4. Discussion
Almost one third of PMMs reported in Table 2, involves R (18.4%) and G (14.5%) with the remaining variants almost uniformly distributed among the other amino acids, see Fig. 1b. The peculiar characteristics of arginine and glycine have been invoked to explain this finding [27], as the former is prone to be replaced, despite its six different protecting codons, due to the high C-T and G-A transition probability observed for 5’-CpG dinucleotides [28]. However, data shown in Fig. 1a indicate that arginine is still very frequently encountered in BMMs (15.1%), while glycine occurrence reaches only a rather average value (6.5%), suggesting that different mechanisms contribute to their pathogenicity.
A comparative topological analysis of BMMs and PMMs, summarized in Table 3, clearly indicates that arginine mutations increase pathogenicity whenever they occur at PISA-defined interfaces and, particularly, at protein-DNA interfaces. In the protein-DNA interface, indeed, arginine is more than six times more frequent in PMM than BMM. This feature is in total agreement with the very critical role that this amino acid has in the interaction with nucleic acids [29]. Moreover, arginine PMM tends not to stay in buried protein moieties or in protein-protein interfaces, whereas glycine PMMs exhibit the opposite trend. It is interesting to note that the latter glycyl mutations are well above the average more frequently found in protein-ligand interfaces, in agreement with the suggested role of this amino acid to stabilize concave moieties of the protein surface [30]. Prevalent localization of pathological glycine mutations indicates that its replacement with amino acids bearing larger side chains causes structural stress and, hence, functional changes in mutated proteins.
The fact that among BMMs there are also three cases of arginine substitutions at the protein-DNA interface, seems to contradict the relevance of this amino acid in the latter interface.
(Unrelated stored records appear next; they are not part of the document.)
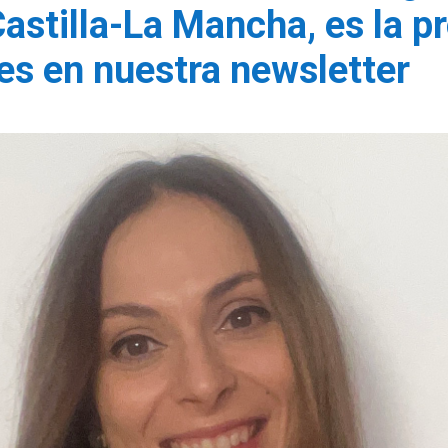
astilla-La Mancha, es la pr
es en nuestra newsletter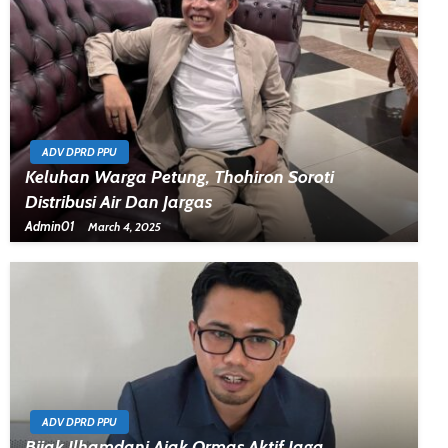
ADV DPRD PPU
Keluhan Warga Petung, Thohiron Soroti
Distribusi Air Dan Jargas
Admin01
March 4, 2025
ADV DPRD PPU
Bijak Ilhamdani Ajak Ormas Aktif Jaga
Hence, we have manually checked the structural features of these three BMMs that are associated with two transcription regulators, ZFP568 [31] and DUX4 [32], structurally resolved in PDB ID: 5V3J and PDB ID: 5ZFZ respectively. We have used the two PDB structures to generate the R98/Q mutant structure in ZFP568, and R411/Q and R599/H mutant structures of DUX4. Fig. 2 shows how R/Q and R/H replacements can maintain protein-DNA binding with the glutamyl amide group and with the histidyl imidazole group. It is important to note that in both cases the original arginine duty was not to keep these two proteins tightly bound to DNA, as it would be needed in the case of histones, being transcription regulators rather mobile proteins along DNA trails.
Thus, we have used the large array of items contained in the ClinVar database for generating maps of amino acid replacements, confirming that arginine and glycine are the most involved protein residues in missense mutations. As expected, by comparing BMMs and PMMs, we have also proved that amino acid similarity plays a significant role in determining pathogenicity. With the present Structural Bioinformatics approach, by using PISA as a protein interface analyzer, we have searched at an atomic resolution those features that are responsible for pathogenic mutations. Arginine and glycine, the most frequently involved in PMMs, resulted as representatives of two different mechanisms of pathogenicity. Arginine replacements, indeed, resulted to be pathogenic when they involve interaction processes and glycine substitutions can be deleterious whenever they can determine structural stresses in mutated proteins. In the edgotype view of missense mutation effects [14], arginine perturbs network edges and glycine modifies its nodes.
Structural characterization of PMMs can be expanded outside the current limits of the PISA database, by implementing algorithms that can work on reliably predicted structures for the advancement of genomic medicine.